Текст книги "С мандатом губкома"
Автор книги: Сергей Мосияш
сообщить о нарушении
Текущая страница: 5 (всего у книги 6 страниц)
13. Брат мой – враг мой
На хутор они приехали далеко за полночь. Уже где-то горланили петухи, пророча рассвет.
– Куда вас? – спросила Феня.
– К старшому хутора, – ответил Гриня.
– А я думала, у вас родня какая, больно рвались сюда.
Феня начала подворачивать вола к ограде небольшого домика. Когда Сивый уперся в плетень и стал, Феня не спеша слезла с воза и ушла во двор. Послышался стук в дверь и вскоре ее голос:
– Марфуша, открой. Это я.
Потом доносились голоса двух женщин, но о чем говорили на крыльце, разобрать было трудно. Наконец Феня вышла на улицу и окликнула негромко:
– Идемте в хату.
Ребята слезли с воза. Сава осторожно ступал по захолодавшей земле босыми ногами. Было ему и непривычно и как-то неловко. Они сняли свой сундучок и пошли с ним за Феней во двор.

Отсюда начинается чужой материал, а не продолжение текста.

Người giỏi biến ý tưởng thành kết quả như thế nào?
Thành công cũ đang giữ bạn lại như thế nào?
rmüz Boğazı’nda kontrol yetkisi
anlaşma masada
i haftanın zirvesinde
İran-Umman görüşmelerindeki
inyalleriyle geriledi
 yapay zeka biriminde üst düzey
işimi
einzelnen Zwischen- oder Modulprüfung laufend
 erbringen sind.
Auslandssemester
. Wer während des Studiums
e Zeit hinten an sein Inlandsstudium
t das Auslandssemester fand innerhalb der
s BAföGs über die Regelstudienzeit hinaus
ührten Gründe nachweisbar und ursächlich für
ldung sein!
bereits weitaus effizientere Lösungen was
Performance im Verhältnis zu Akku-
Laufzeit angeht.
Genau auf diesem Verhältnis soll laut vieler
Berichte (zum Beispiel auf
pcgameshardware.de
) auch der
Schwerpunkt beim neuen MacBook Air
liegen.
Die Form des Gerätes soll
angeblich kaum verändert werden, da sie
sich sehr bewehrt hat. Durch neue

Увидев на крыльце полуодетую женщину, поджидавшую их, Гриня спросил Феню:
– А старшой-то где?
– Так вот она и есть старшой на хуторе.
– Как? – несколько смешался Гриня, но тут же быстро сориентировался и протянул женщине руку: – Уполномоченный Кашин.

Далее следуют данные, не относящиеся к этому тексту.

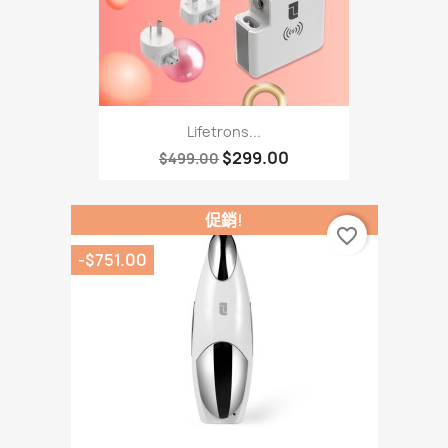
Lifetrons...
$299.00
$499.00
促銷!
favorite_border
-$751.00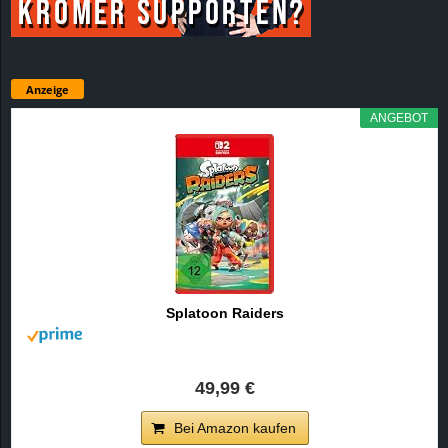
Anzeige
ANGEBOT
Splatoon Raiders
49,99 €
Bei Amazon kaufen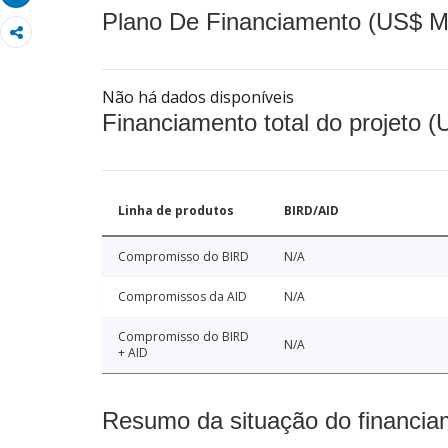
Plano De Financiamento (US$ M
Não há dados disponíveis
Financiamento total do projeto 
Linha de produtos
BIRD/AID
Compromisso do BIRD
N/A
Compromissos da AID
N/A
Compromisso do BIRD
N/A
+ AID
Resumo da situação do financia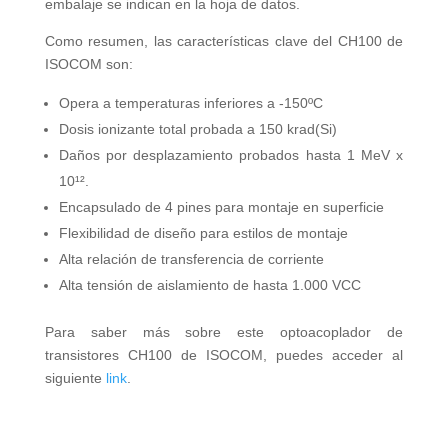
embalaje se indican en la hoja de datos.
Como resumen, las características clave del CH100 de
ISOCOM son:
Opera a temperaturas inferiores a -150ºC
Dosis ionizante total probada a 150 krad(Si)
Daños por desplazamiento probados hasta 1 MeV x
10¹².
Encapsulado de 4 pines para montaje en superficie
Flexibilidad de diseño para estilos de montaje
Alta relación de transferencia de corriente
Alta tensión de aislamiento de hasta 1.000 VCC
Para saber más sobre este optoacoplador de
transistores CH100 de ISOCOM, puedes acceder al
siguiente
link
.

Женщина взяла Гринину холодную ладонь в свою теплую, мягкую руку, тряхнула несильно.
– Митрясова, Марфа Митрясова.
Услышав фамилию известного в губернии бандита, Гриня машинально отдернул руку и едва не повернул назад, решив, что за Марфой сейчас появится «сам». Усилием воли он заставил себя оставаться на место, но все тело его напряглось, как перед прыжком.
Хозяйка поняла состояние гостя и причину этого. Она добродушно улыбнулась:
– Не бойтесь, товарищ Кашин. Брат мой и мне враг.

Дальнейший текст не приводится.